In [78]:
import numpy as np
import gym
from gym import spaces
import random
import pandas as pd

In [111]:

class ForexTradingEnv(gym.Env):
    def __init__(self, data, window_size=1000, initial_balance=1000, stop_loss_pct=0.02, take_profit_pct=0.05):
        super(ForexTradingEnv, self).__init__()

        self.data = data  # Forex price data, e.g., pandas DataFrame
        self.initial_balance = initial_balance
        self.window_size = window_size  # Number of past steps to include
        self.stop_loss_pct = stop_loss_pct
        self.take_profit_pct = take_profit_pct
        self.current_step = 0
        self.done = False
        self.balance = initial_balance
        self.position = None  # 'long' or 'short'
        self.entry_price = 0.0

        # Define action and observation space
        self.action_space = spaces.Discrete(3)  # Buy, Sell, Hold
        self.observation_space = spaces.Box(low=-np.inf, high=np.inf, shape=(self.window_size * 8,), dtype=np.float32)

    def reset(self):
        self.balance = self.initial_balance
        self.current_step = 0
        self.position = None
        self.entry_price = 0.0
        return self._next_observation()

    def _next_observation(self):
         # Check if we are within the initial steps where full `window_size` data isn't available
        start_index = max(0, self.current_step - self.window_size)
        window_data = self.data.iloc[start_index : self.current_step]

        # If the current step is less than `window_size`, pad with zeros at the beginning
        if len(window_data) < self.window_size:
            # Number of missing rows to pad
            padding_rows = self.window_size - len(window_data)
            # Create padding of zeros (8 features per step)
            padding = np.zeros((padding_rows, 8))
            # Concatenate padding with available data
            window_data = np.vstack((padding, window_data[['Bid_Open', 'Bid_High', 'Bid_Low', 'Bid_Close',
                                                        'Ask_Open', 'Ask_High', 'Ask_Low', 'Ask_Close']].values))
        else:
            # Otherwise, just get the required values without padding
            window_data = window_data[['Bid_Open', 'Bid_High', 'Bid_Low', 'Bid_Close',
                                    'Ask_Open', 'Ask_High', 'Ask_Low', 'Ask_Close']].values

        # Flatten the array to make it a 1D observation
        observation = window_data.flatten()
        return observation.astype(np.float32)

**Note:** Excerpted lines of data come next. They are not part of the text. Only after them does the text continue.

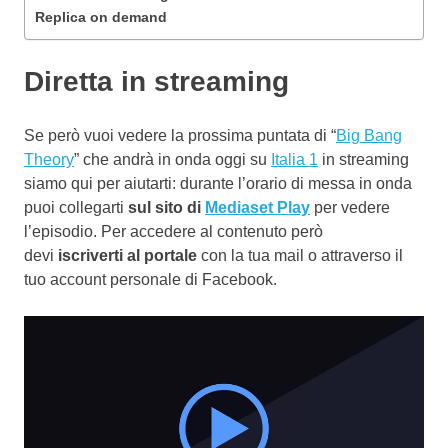
Replica on demand
Diretta in streaming
Se però vuoi vedere la prossima puntata di “
Big Bang
Theory
” che andrà in onda oggi su
Italia 1
in streaming
siamo qui per aiutarti: durante l’orario di messa in onda
puoi collegarti
sul sito di
Mediaset Play
per vedere
l’episodio. Per accedere al contenuto però
devi
iscriverti al portale
con la tua mail o attraverso il
tuo account personale di Facebook.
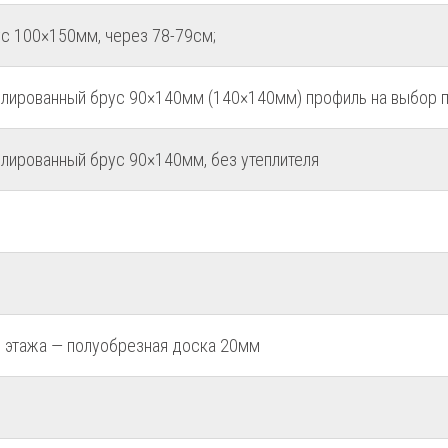
с 100×150мм, через 78-79см;
лированный брус 90×140мм (140×140мм) профиль на выбор п
лированный брус 90×140мм, без утеплителя
о этажа — полуобрезная доска 20мм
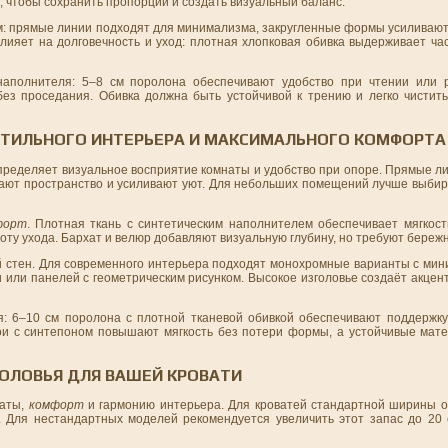
 чтобы сохранить пропорции и создать визуальный баланс.
ом: прямые линии подходят для минимализма, закругленные формы усиливают
лияет на долговечность и уход: плотная хлопковая обивка выдерживает час
аполнителя: 5–8 см поролона обеспечивают удобство при чтении или р
ез проседания. Обивка должна быть устойчивой к трению и легко чистить
 СТИЛЬНОГО ИНТЕРЬЕРА И МАКСИМАЛЬНОГО КОМФОРТА
определяет визуальное восприятие комнаты и удобство при опоре. Прямые л
чают пространство и усиливают уют. Для небольших помещений лучше выбир
форт
. Плотная ткань с синтетическим наполнителем обеспечивает мягкость
ту ухода. Бархат и велюр добавляют визуальную глубину, но требуют береж
й стен. Для современного интерьера подходят монохромные варианты с мин
 или панелей с геометрическим рисунком. Высокое изголовье создаёт акцен
 6–10 см поролона с плотной тканевой обивкой обеспечивают поддержку
ои с синтепоном повышают мягкость без потери формы, а устойчивые ма
ОЛОВЬЯ ДЛЯ ВАШЕЙ КРОВАТИ
наты,
комфорт
и гармонию интерьера. Для кроватей стандартной ширины 
 Для нестандартных моделей рекомендуется увеличить этот запас до 20 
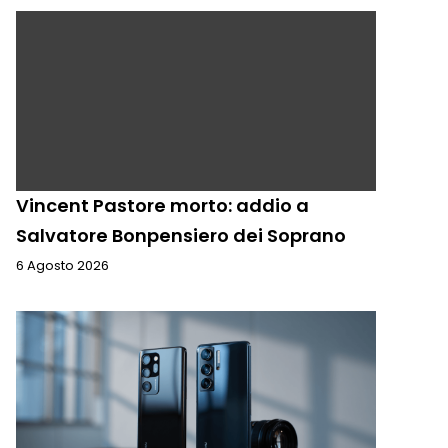
Vincent Pastore morto: addio a
Salvatore Bonpensiero dei Soprano
6 Agosto 2026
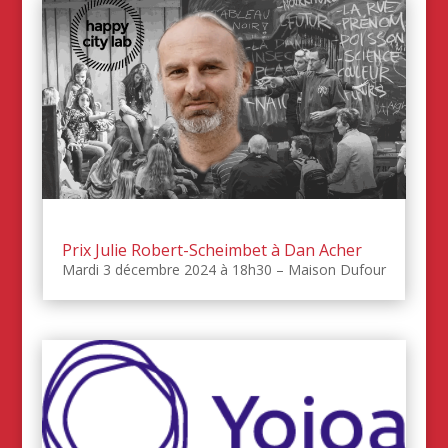
Prix Julie Robert-Scheimbet à Dan Acher
Mardi 3 décembre 2024 à 18h30 – Maison Dufour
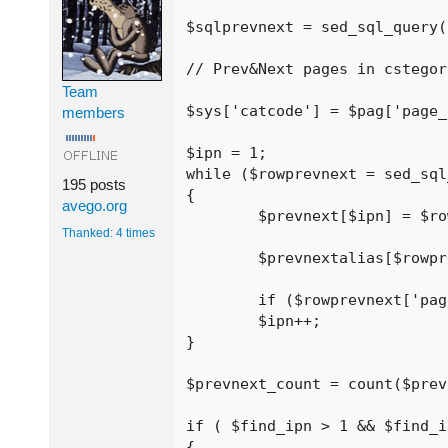
$sqlprevnext = sed_sql_query(
// Prev&Next pages in cstegor
Team
$sys['catcode'] = $pag['page_
members
$ipn = 1;

while ($rowprevnext = sed_sql
195 posts
{

avego.org
	$prevnext[$ipn] = $rowprevnext['page_id'];

Thanked: 4 times
	$prevnextalias[$rowprevnext['page_id']] = $rowprevnext['page_alias'];

	if ($rowprevnext['page_id'] == $pag['page_id']) { $find_ipn = $ipn; }

	$ipn++;

}

$prevnext_count = count($prev
if ( $find_ipn > 1 && $find_i
{
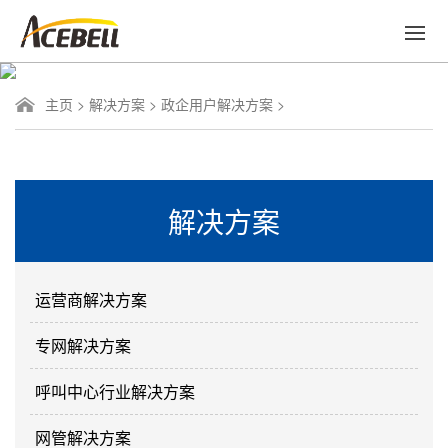
主页
>
解决方案
>
政企用户解决方案
>
解决方案
运营商解决方案
专网解决方案
呼叫中心行业解决方案
网管解决方案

    def _take_action(self, action):
        current_price = self.data.iloc[self.current_step]['Bid_Close']
        reward = 0

        if self.position is None:
            # Only take Buy or Sell actions if there is no open position
            if action == 1:  # Buy
                self.position = 'long'
                self.entry_price = current_price
            elif action == 2:  # Sell
                self.position = 'short'
                self.entry_price = current_price
            # No reward as we are just entering a position
        else:
            # Only check for stop loss or target if we have an open position
            if self.position == 'long':
                # Calculate potential profit/loss
                profit_pct = (current_price - self.entry_price) / self.entry_price

                # Check for stop-loss or take-profit
                if profit_pct <= -self.stop_loss_pct:
                    reward = current_price - self.entry_price  # Loss from stop-loss
                    self.position = None  # Exit position
                elif profit_pct >= self.take_profit_pct:
                    reward = current_price - self.entry_price  # Profit from take-profit
                    self.position = None  # Exit position

            elif self.position == 'short':
                # Calculate potential profit/loss
                profit_pct = (self.entry_price - current_price) / self.entry_price

                # Check for stop-loss or take-profit
                if profit_pct <= -self.stop_loss_pct:
                    reward = self.entry_price - current_price  # Loss from stop-loss
                    self.position = None  # Exit position
                elif profit_pct >= self.take_profit_pct:
                    reward = self.entry_price - current_price  # Profit from take-profit
                    self.position = None  # Exit position

        return reward

    def step(self, action):
        if self.position is not None and action in [1, 2]:
            # Ignore Buy or Sell actions if we already have an open position
            action = 0  # Force Hold action
        reward = self._take_action(action)
        self.current_step += 1
        done = self.current_step >= len(self.data) - 1
        obs = self._next_observation()
        return obs, reward, done, action, {}

In [114]:
import torch
import torch.nn as nn
import torch.optim as optim
from collections import deque
import random
import copy
device = torch.device("cuda" if torch.cuda.is_available() else "cpu")

class DQN(nn.Module):
    def __init__(self, input_dim, output_dim):
        super(DQN, self).__init__()
        self.fc1 = nn.Linear(input_dim, 128)
        self.fc2 = nn.Linear(128, 128)
        self.fc3 = nn.Linear(128, output_dim)

    def forward(self, x):
        x = torch.relu(self.fc1(x))
        x = torch.relu(self.fc2(x))
        x = self.fc3(x)
        return x

def train_agent(env, num_episodes=5, gamma=0.99, epsilon=1.0, epsilon_min=0.01, epsilon_decay=0.995, batch_size=32):
    memory = deque(maxlen=2000)
    model = DQN(env.observation_space.shape[0], env.action_space.n).to(device)
    optimizer = optim.Adam(model.parameters())
    criterion = nn.MSELoss()
    
    for episode in range(num_episodes):
        state = env.reset()
        state = torch.FloatTensor(state).unsqueeze(0).to(device)
        total_reward = 0.0
        historic_state = state.clone()
        historic_action = torch.argmax(model(state)).item()
        for t in range(len(env.data)):
            if random.random() < epsilon:
                action = env.action_space.sample()
            else:
                with torch.no_grad():
                    action = torch.argmax(model(state)).item()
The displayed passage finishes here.